##### PROVIDED MATERIAL #####
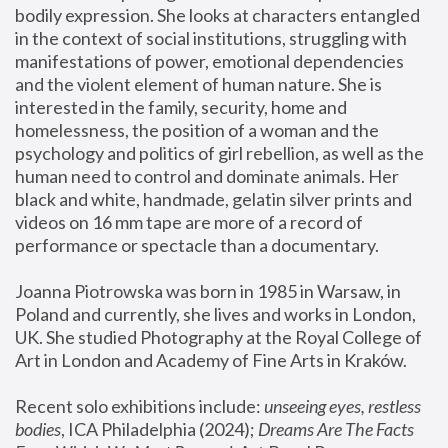
bodily expression. She looks at characters entangled 
in the context of social institutions, struggling with 
manifestations of power, emotional dependencies 
and the violent element of human nature. She is 
interested in the family, security, home and 
homelessness, the position of a woman and the 
psychology and politics of girl rebellion, as well as the 
human need to control and dominate animals. Her 
black and white, handmade, gelatin silver prints and 
videos on 16 mm tape are more of a record of 
performance or spectacle than a documentary. 
Joanna Piotrowska was born in 1985 in Warsaw, in 
Poland and currently, she lives and works in London, 
UK. She studied Photography at the Royal College of 
Art in London and Academy of Fine Arts in Kraków.
Recent solo exhibitions include: 
unseeing eyes, restless 
bodies
, ICA Philadelphia (2024); 
Dreams Are The Facts 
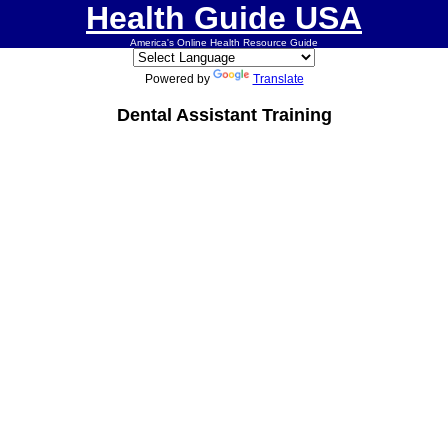
Health Guide USA
America's Online Health Resource Guide
Powered by
Translate
Dental Assistant Training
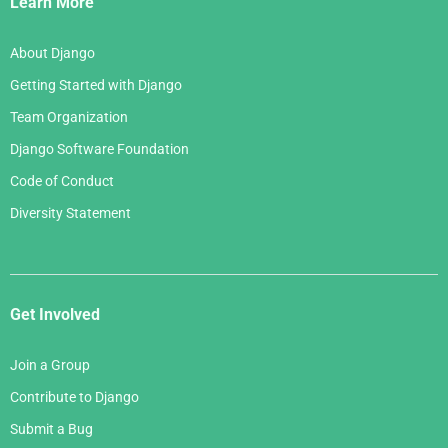
Learn More
About Django
Getting Started with Django
Team Organization
Django Software Foundation
Code of Conduct
Diversity Statement
Get Involved
Join a Group
Contribute to Django
Submit a Bug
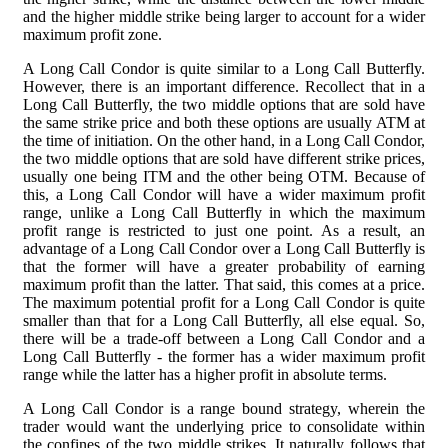
and the higher middle strike being larger to account for a wider
maximum profit zone.
A Long Call Condor is quite similar to a Long Call Butterfly.
However, there is an important difference. Recollect that in a
Long Call Butterfly, the two middle options that are sold have
the same strike price and both these options are usually ATM at
the time of initiation. On the other hand, in a Long Call Condor,
the two middle options that are sold have different strike prices,
usually one being ITM and the other being OTM. Because of
this, a Long Call Condor will have a wider maximum profit
range, unlike a Long Call Butterfly in which the maximum
profit range is restricted to just one point. As a result, an
advantage of a Long Call Condor over a Long Call Butterfly is
that the former will have a greater probability of earning
maximum profit than the latter. That said, this comes at a price.
The maximum potential profit for a Long Call Condor is quite
smaller than that for a Long Call Butterfly, all else equal. So,
there will be a trade-off between a Long Call Condor and a
Long Call Butterfly - the former has a wider maximum profit
range while the latter has a higher profit in absolute terms.
A Long Call Condor is a range bound strategy, wherein the
trader would want the underlying price to consolidate within
the confines of the two middle strikes. It naturally follows that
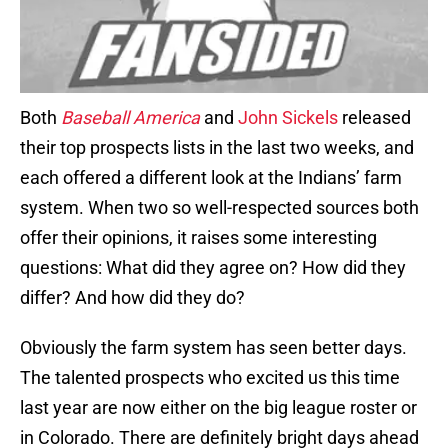
Both
Baseball America
and
John Sickels
released
their top prospects lists in the last two weeks, and
each offered a different look at the Indians’ farm
system. When two so well-respected sources both
offer their opinions, it raises some interesting
questions: What did they agree on? How did they
differ? And how did they do?
Obviously the farm system has seen better days.
The talented prospects who excited us this time
last year are now either on the big league roster or
in Colorado. There are definitely bright days ahead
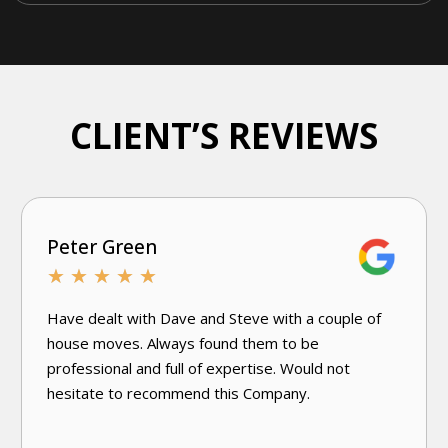
CLIENT’S REVIEWS
Joanne D'Andrea
★
★
★
★
★
Very knowledgeable and efficient. Have used this
excellent damp specialist company a few times.
Would use again without hesitation.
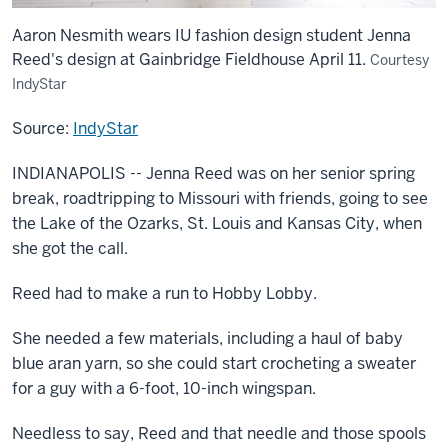
Aaron Nesmith wears IU fashion design student Jenna
Reed's design at Gainbridge Fieldhouse April 11.
Courtesy
IndyStar
Source:
IndyStar
INDIANAPOLIS -- Jenna Reed was on her senior spring
break, roadtripping to Missouri with friends, going to see
the Lake of the Ozarks, St. Louis and Kansas City, when
she got the call.
Reed had to make a run to Hobby Lobby.
She needed a few materials, including a haul of baby
blue aran yarn, so she could start crocheting a sweater
for a guy with a 6-foot, 10-inch wingspan.
Needless to say, Reed and that needle and those spools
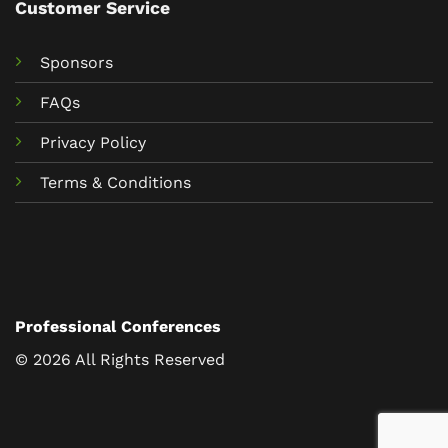
Customer Service
Sponsors
FAQs
Privacy Policy
Terms & Conditions
Professional Conferences
© 2026 All Rights Reserved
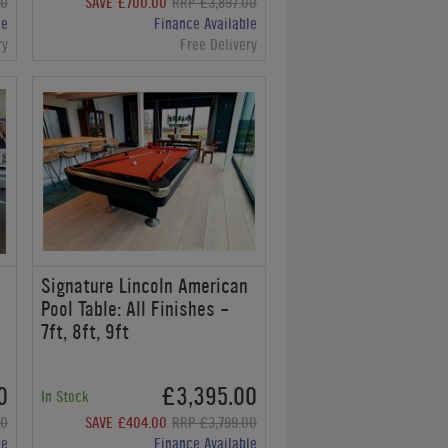
00
SAVE £700.00
RRP £3,897.00
le
Finance Available
ry
Free Delivery
Signature Lincoln American
Pool Table: All Finishes -
7ft, 8ft, 9ft
0
£3,395.00
In Stock
00
SAVE £404.00
RRP £3,799.00
le
Finance Available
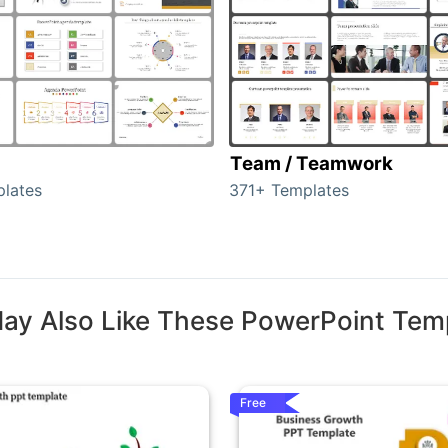
Team / Teamwork
lates
371+ Templates
ay Also Like These PowerPoint Tem
Free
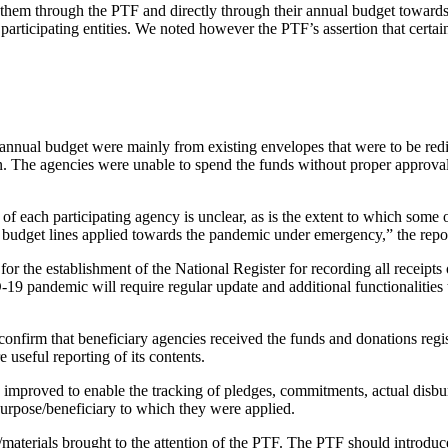
d to them through the PTF and directly through their annual budget towa
 participating entities. We noted however the PTF’s assertion that certa
0 annual budget were mainly from existing envelopes that were to be r
n. The agencies were unable to spend the funds without proper approval
 each participating agency is unclear, as is the extent to which some 
 budget lines applied towards the pandemic under emergency,” the repor
r the establishment of the National Register for recording all receipts 
19 pandemic will require regular update and additional functionalitie
 confirm that beneficiary agencies received the funds and donations regi
e useful reporting of its contents.
e improved to enable the tracking of pledges, commitments, actual disb
 purpose/beneficiary to which they were applied.
/materials brought to the attention of the PTF. The PTF should introduce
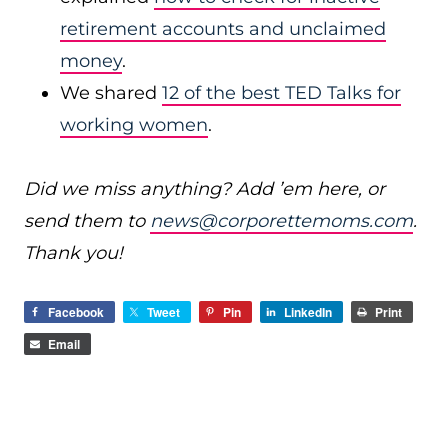
retirement accounts and unclaimed
money
.
We shared
12 of the best TED Talks for
working women
.
Did we miss anything? Add ’em here, or
send them to
news@corporettemoms.com
.
Thank you!
Facebook
Tweet
Pin
LinkedIn
Print
Email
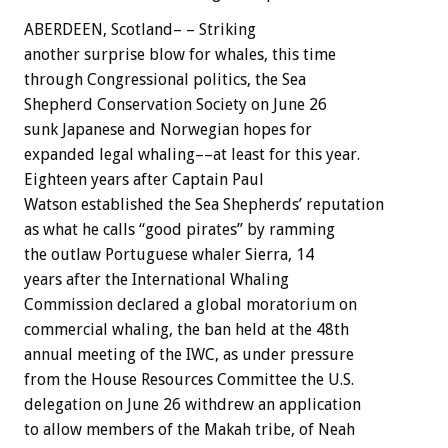
ABERDEEN, Scotland– – Striking
another surprise blow for whales, this time
through Congressional politics, the Sea
Shepherd Conservation Society on June 26
sunk Japanese and Norwegian hopes for
expanded legal whaling––at least for this year.
Eighteen years after Captain Paul
Watson established the Sea Shepherds’ reputation
as what he calls “good pirates” by ramming
the outlaw Portuguese whaler Sierra, 14
years after the International Whaling
Commission declared a global moratorium on
commercial whaling, the ban held at the 48th
annual meeting of the IWC, as under pressure
from the House Resources Committee the U.S.
delegation on June 26 withdrew an application
to allow members of the Makah tribe, of Neah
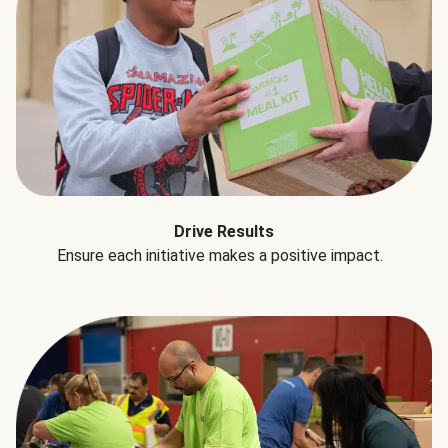
Drive Results
Ensure each initiative makes a positive impact.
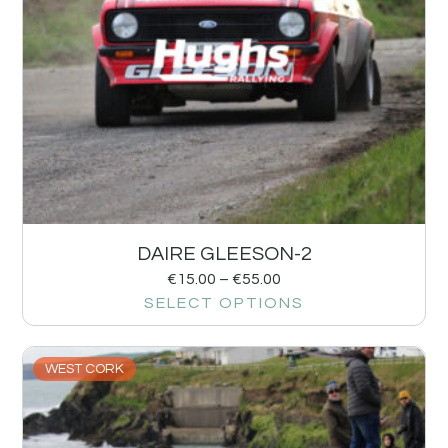
DAIRE GLEESON-2
€
15.00
–
€
55.00
SELECT OPTIONS
WEST CORK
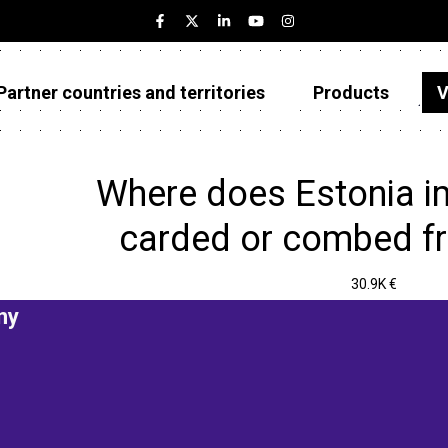
Partner countries and territories
Products
V
Estonia
Partner countries and territories
Where does Estonia i
Products
carded or combed f
Visualizations
30.9K €
About
ny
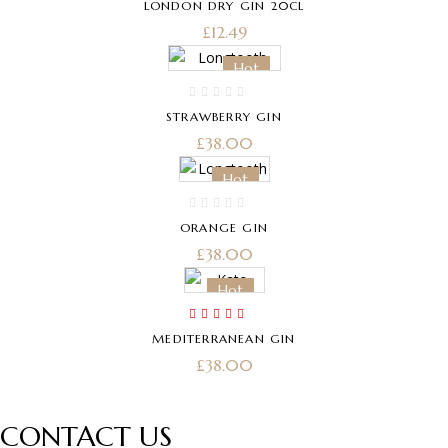
LONDON DRY GIN 20CL
£
12.49
Hot
STRAWBERRY GIN
£
38.00
Hot
ORANGE GIN
£
38.00
Hot
Rated
5.00
out
MEDITERRANEAN GIN
of 5
£
38.00
CONTACT US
#####
— WHAT YOU HAVE TO DO —
Give again the stretch of lines above from the one with "All Rights Reserved" through the one with "purpose/beneficiary to which", both ends kept, and copy no pictures.

— TASK RESULT —
© 2026 All Rights Reserved
00
SAVE £700.00
RRP £3,897.00
le
Finance Available
ry
Free Delivery
Signature Lincoln American
Pool Table: All Finishes -
7ft, 8ft, 9ft
0
£3,395.00
In Stock
00
SAVE £404.00
RRP £3,799.00
le
Finance Available
Team / Teamwork
lates
371+ Templates
ay Also Like These PowerPoint Tem
Free
d to them through the PTF and directly through their annual budget towa
 participating entities. We noted however the PTF’s assertion that certa
0 annual budget were mainly from existing envelopes that were to be r
n. The agencies were unable to spend the funds without proper approval
 each participating agency is unclear, as is the extent to which some 
 budget lines applied towards the pandemic under emergency,” the repor
r the establishment of the National Register for recording all receipts 
19 pandemic will require regular update and additional functionalitie
 confirm that beneficiary agencies received the funds and donations regi
e useful reporting of its contents.
e improved to enable the tracking of pledges, commitments, actual disb
 purpose/beneficiary to which they were applied.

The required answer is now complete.